Nelle ultime settimane il governo egiziano ha scatenato la cosiddetta «guerra dei tunnel» con la quale dozzine di cunicoli palestinesi sono stati inondati da acque reflue che li hanno resi inutilizzabili. L’azione distruttrice ordinata dal Cairo dovrebbe continuare con decisione, in accordo con Hamas... e con gli Usa.
(Milano/c.g.) – Nelle ultime settimane il governo egiziano ha scatenato la cosiddetta «guerra dei tunnel» con la quale dozzine di cunicoli palestinesi sono stati inondati da acque reflue che li hanno resi inutilizzabili. L’azione distruttrice ordinata dal Cairo dovrebbe continuare con decisione, in accordo con Hamas, il movimento islamista che governa la Striscia di Gaza.

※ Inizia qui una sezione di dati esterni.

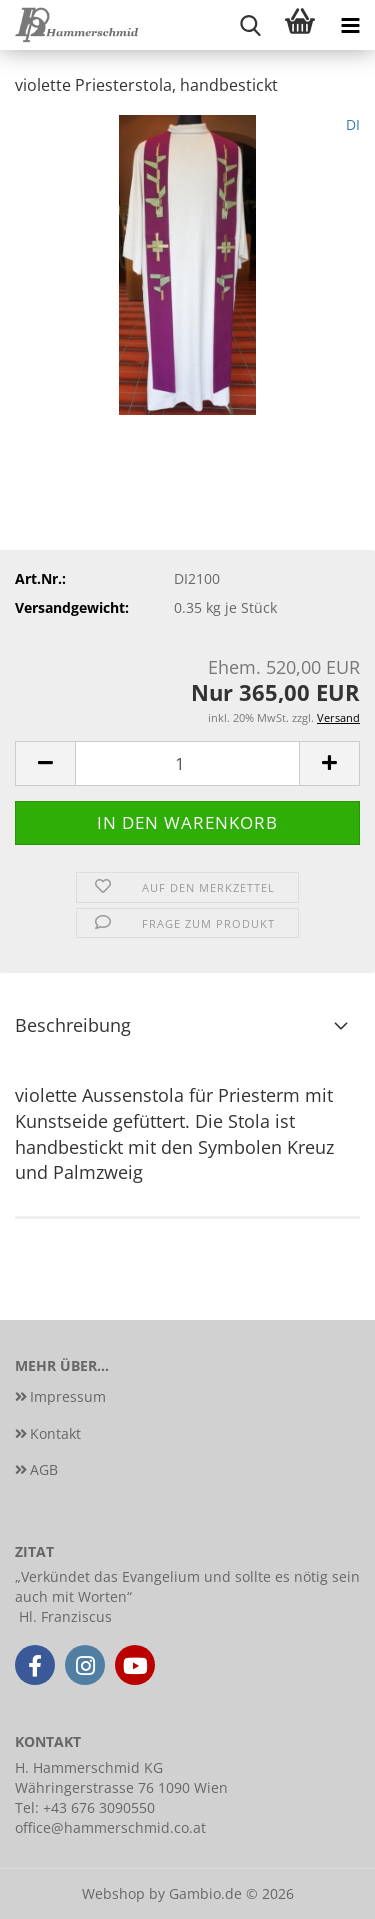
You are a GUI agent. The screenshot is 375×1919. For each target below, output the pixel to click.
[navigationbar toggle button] (350, 25)
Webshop (113, 1893)
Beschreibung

Secondo alcune stime, oggi sarebbero circa un migliaio le gallerie che congiungono la Striscia di Gaza al territorio egiziano, passando sotto il confine ufficiale. Nel 2007, quando Israele ottenne anche dall’Egitto la chiusura delle frontiere con Gaza, erano però tre volte tanti. Il loro ruolo, anche economico, è però controverso: è un fatto che in questi sei anni i tunnel scavati dai palestinesi abbiano permesso l’ingresso nella Striscia a beni di prima necessità, animali e persone, evitando un isolamento che poteva condurre ad una crisi umanitaria senza precedenti. Secondo alcune stime, ben il 30 per cento dei beni entrati a Gaza in questi anni sono passati sottoterra. D’altra parte, queste stesse gallerie hanno anche permesso il passaggio di armi, munizioni e miliziani. Causando guai e vittime a Israele ma anche allo stesso Egitto. Inoltre, se da una parte il mercato che oggi passa attraverso i tunnel produce un indotto di circa 10 mila posti di lavoro per palestinesi che avrebbero ben poco altro da fare, dall’altra questi stessi commerci illegali avrebbero arricchito i soliti piccoli affaristi e funzionari del governo, mentre molti agricoltori della Striscia, i cui prodotti non sono in grado di competere con i generi alimentari importati di contrabbando, sarebbero andati in rovina. Per non parlare delle condizioni «da topi» a cui chi lavora nei tunnel è obbligato; secondo l’agenzia palestinese Maan, nel mese di gennaio sarebbero morti altri 6 operai a causa del crollo di una galleria, portando il numero delle vittime sepolte sotto il confine, a 233 dal 2007. Chi lavora nei tunnel guadagna 50 shekel al giorno (circa 14 euro). I padroni dei tunnel pagano un indennizzo che va da 10 ai 12 mila dollari alla famiglia di ciascun operaio morto sul lavoro, compenso stabilito dall’Agenzia governativa dei tunnel, istituita da Hamas, oggi al potere nella striscia di Gaza.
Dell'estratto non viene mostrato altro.